It was a picturesque, fall day in Central Pennsylvania, but it meant little to me. The year was 1984, and I was attempting to make some sense of what was shaping up to be the darkest days of my life. Recently divorced, my career as a minister in shambles, I was disoriented, driving in a daze, all my dreams laying as in ashes at my feet.
Distracted by an article on the seat to my right, I reached over to grab it, pulled the steering wheel to the right, and smashed into a parked car. When I told that to the officer, he smiled, but for me, it was no laughing matter. I had totaled the clean little Datsun van I had just purchased, and that to replace a car I had demolished a few months before when I ran a red light. It was that kind of year!
It wasn’t too long after this I received a phone call from a bill collector, threatening all kinds of mayhem on two credit cards I was unable to “pay in full” as the bank was demanding. “Mr.,” I told him, “I don’t own anything, I don’t have anything, I’m not worth anything. You go right ahead and sue, and I’ll discharge it through bankruptcy.”
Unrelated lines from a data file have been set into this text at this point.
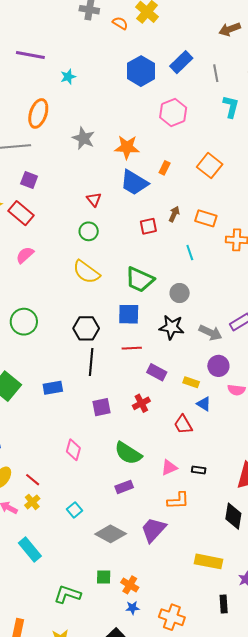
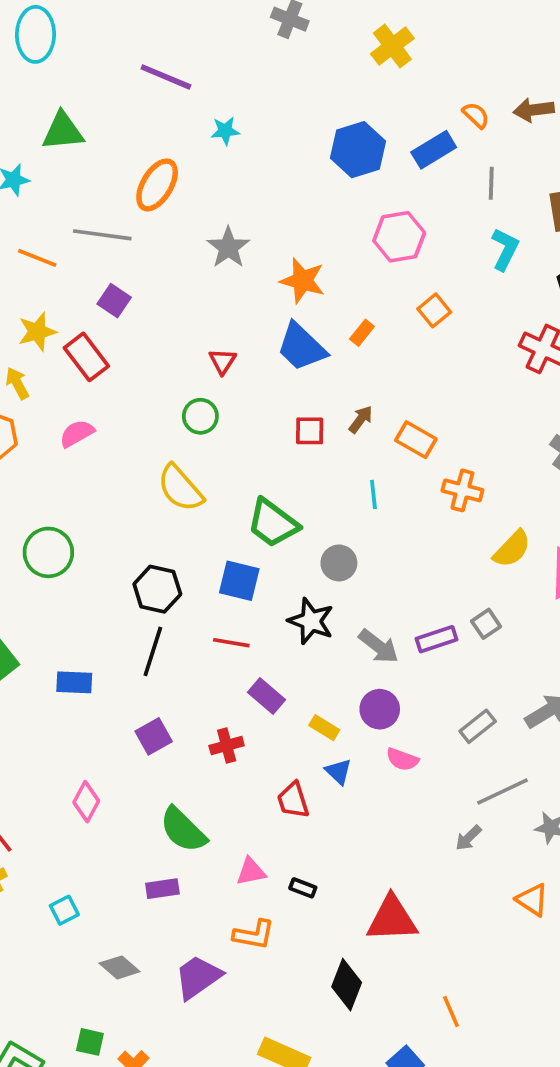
orange semicircle: (120, 23) -> (476, 115), moved
orange square: (210, 166) -> (434, 310), moved, size x0.7
purple square: (101, 407) -> (154, 736), turned -30
gray diamond: (111, 534) -> (120, 967), size x0.7

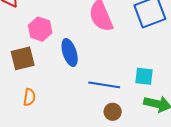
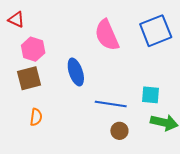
pink hexagon: (40, 29) -> (33, 49), moved

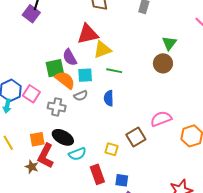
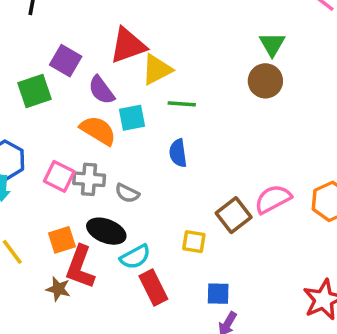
purple square: (31, 14) -> (66, 61), moved
green square: (55, 68) -> (35, 91), moved
pink square: (31, 94) -> (59, 176), moved
gray semicircle: (81, 96) -> (127, 193), moved, turned 56
pink semicircle: (161, 119) -> (273, 199), moved
red rectangle: (97, 174) -> (153, 287), moved

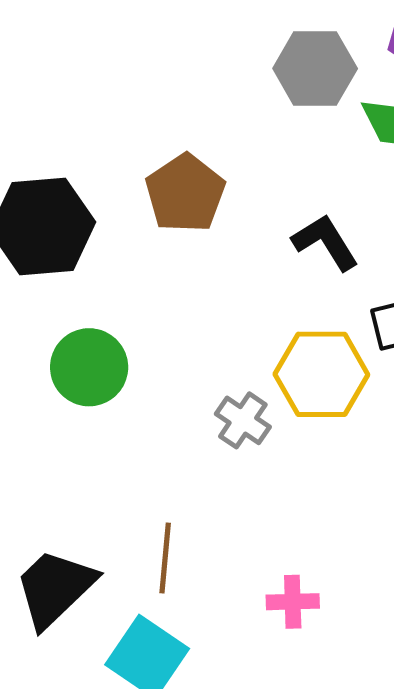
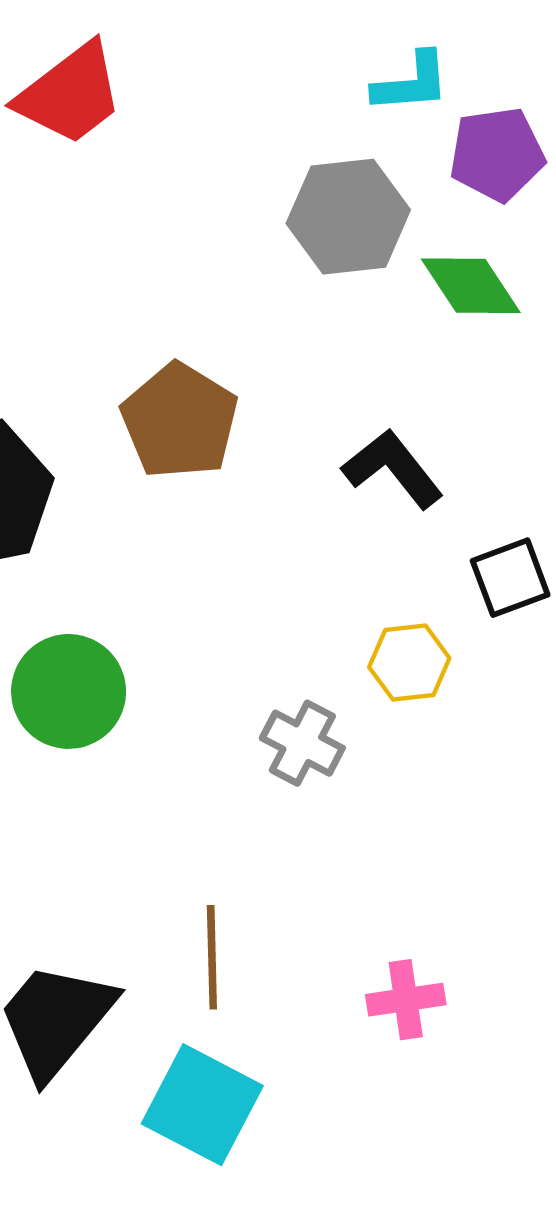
yellow hexagon: (321, 374) -> (409, 663), size x0.6

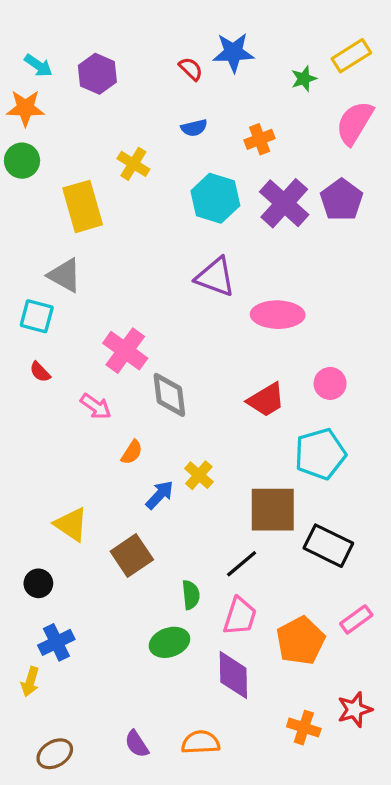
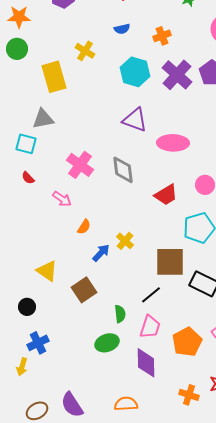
gray triangle: (65, 275) -> (43, 119), turned -40
gray diamond: (169, 395) -> (123, 170), moved
purple semicircle: (137, 744) -> (72, 405), moved, size x1.5

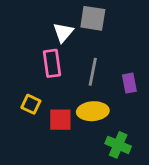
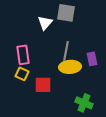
pink rectangle: (52, 63) -> (23, 55), moved
yellow ellipse: (93, 111) -> (70, 67), moved

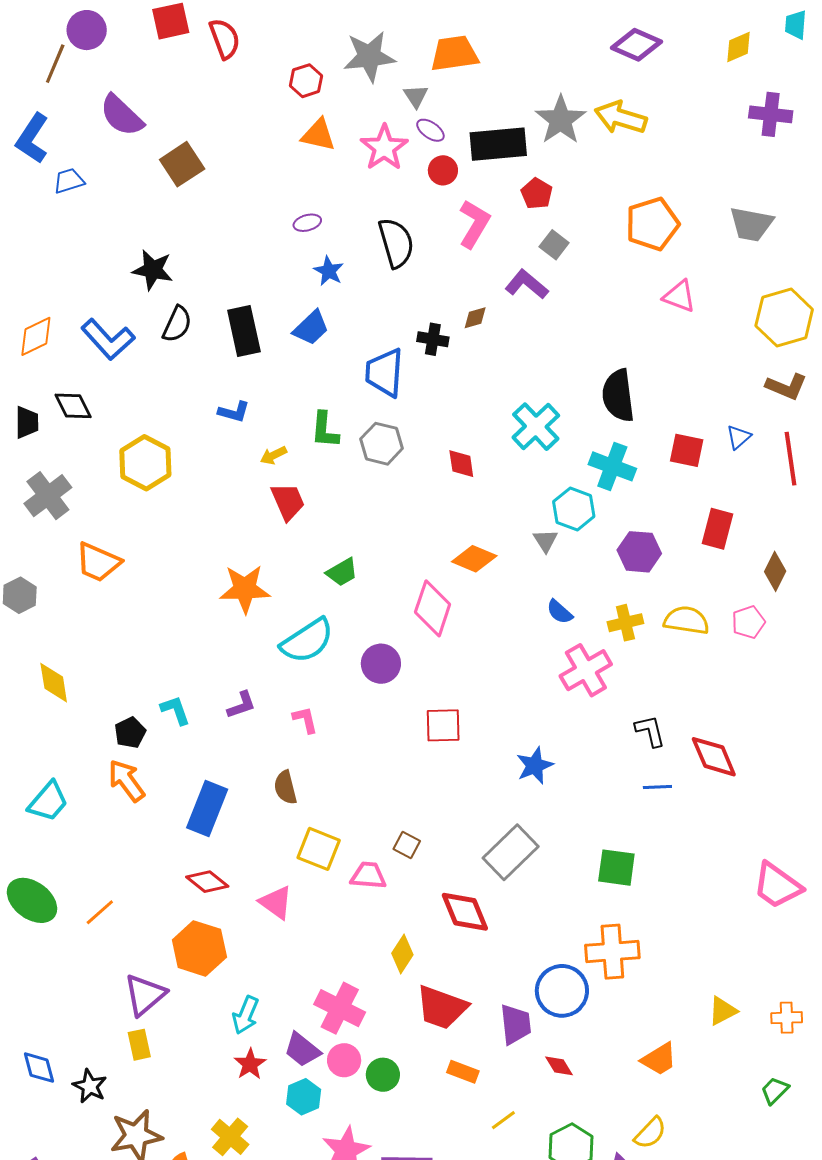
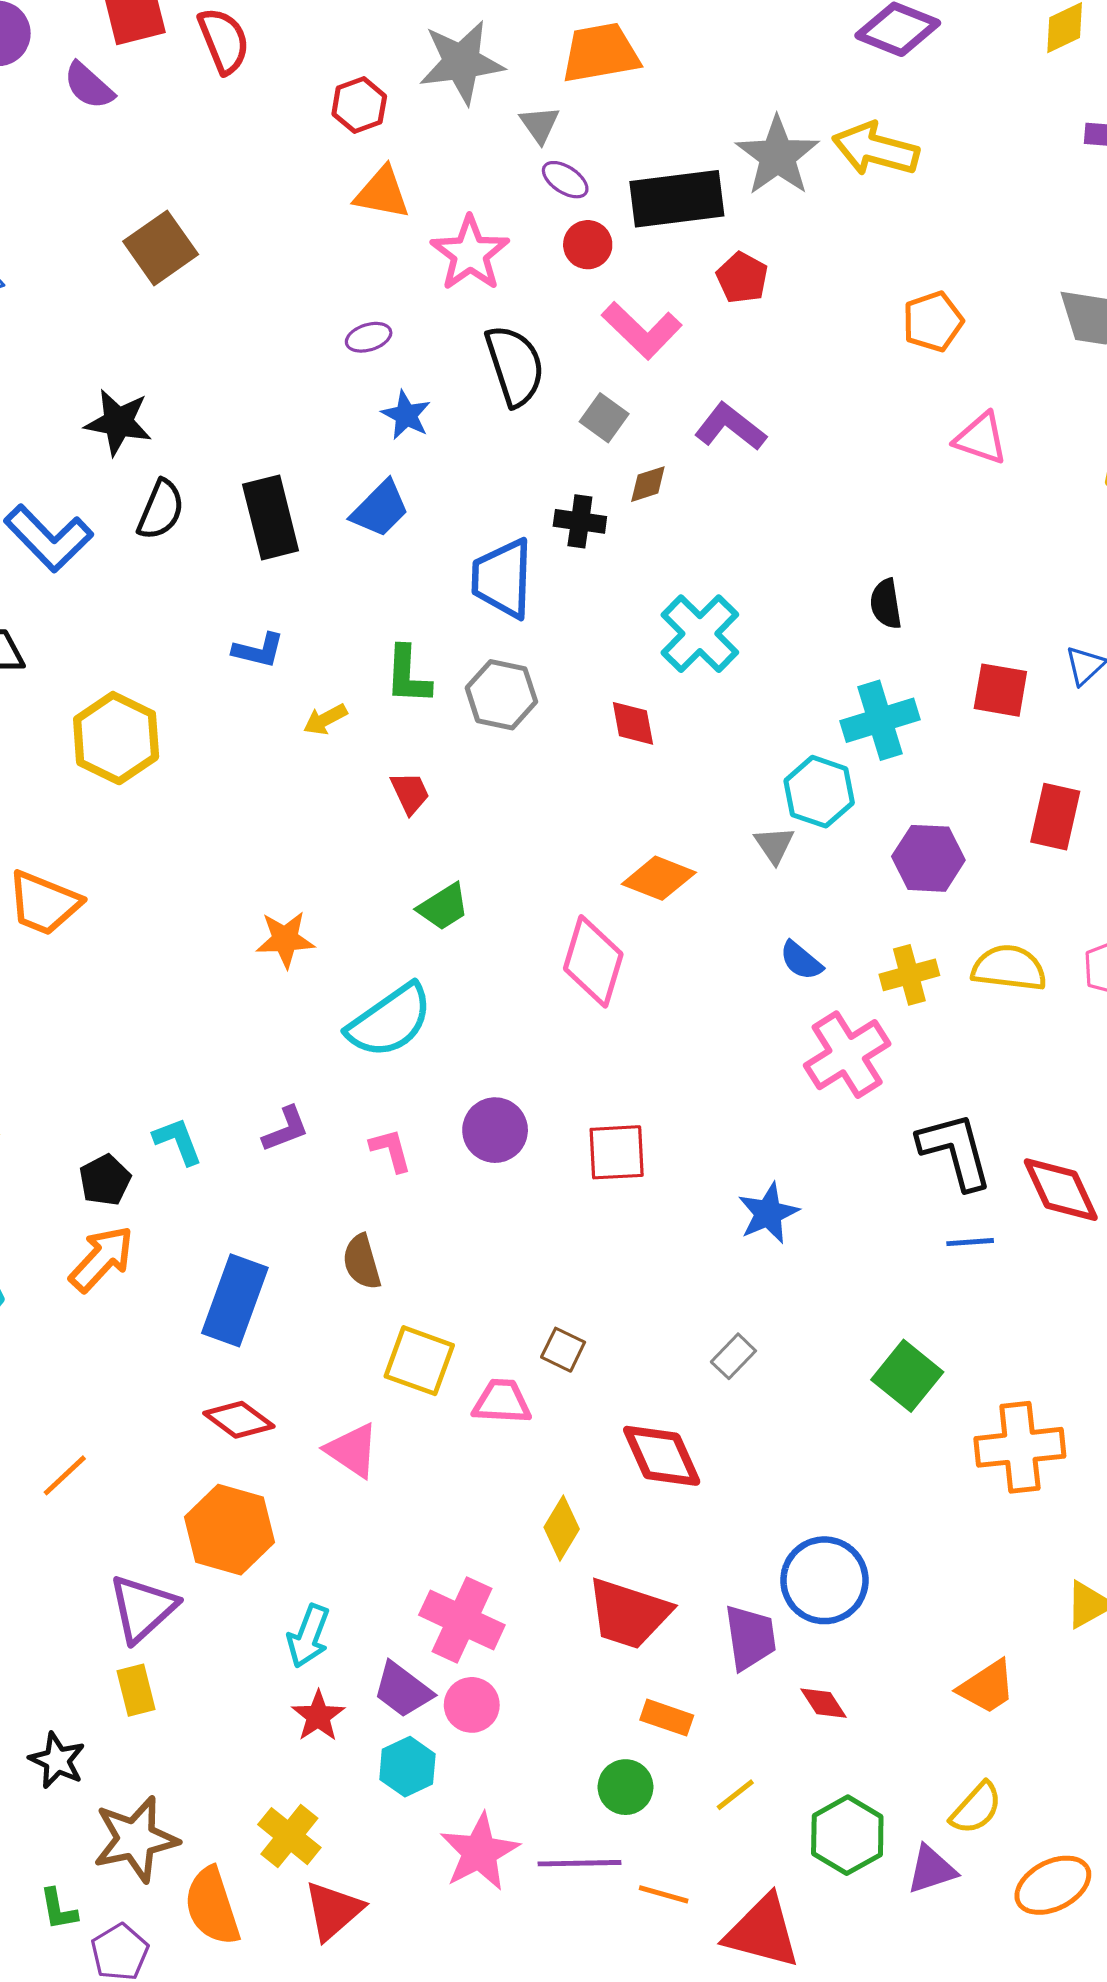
purple semicircle: (122, 115) -> (89, 86), moved, size x0.7
pink star: (384, 148) -> (470, 253), moved
pink L-shape: (474, 224) -> (642, 330), turned 105
orange pentagon: (652, 224) -> (933, 321), size x0.7
gray square: (554, 245) -> (604, 418), moved
black semicircle: (618, 396) -> (886, 604), size x0.6
cyan cross: (536, 427) -> (700, 634), moved
cyan cross: (612, 466) -> (880, 720), turned -36
red trapezoid: (288, 502) -> (410, 793), moved, size x0.7
orange star: (245, 589) -> (285, 939), size x0.7
purple circle: (381, 664) -> (495, 1130), moved
black L-shape: (650, 731) -> (955, 1151), size x1.5
orange arrow: (126, 781) -> (102, 1259), turned 81
gray rectangle: (511, 852) -> (733, 1356), size x0.5
green square: (616, 868) -> (907, 1376), turned 33
orange cross: (612, 952) -> (1020, 1447), moved
green circle: (383, 1075) -> (626, 1787), moved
Twelve years and, frankly, a lifetime later, I was reviewing my life story with an Attorney preparing my last will and testament. I left her dumbfounded. By then, I was beginning to recover from what had been the darkest period of my life. Driving coast-to-coast as a long-haul trucker, I was living on my off-days in a 40-ft. Hunter Legend sailboat berthed in Poulsbo, Washington. I was debt-free, with no installment loans, no credit cards, and virtually no monthly bills; the truck covered my living expenses. I didn’t own a car; the truck was my transportation. “Mr. Scott, what happened?” she asked. “How did you do it?” And I had to confess, I didn’t have a clue. It wasn’t that I made a great deal of money; it’s that I was debt-free! If you don’t have to spend it, you save it; and that’s what I did.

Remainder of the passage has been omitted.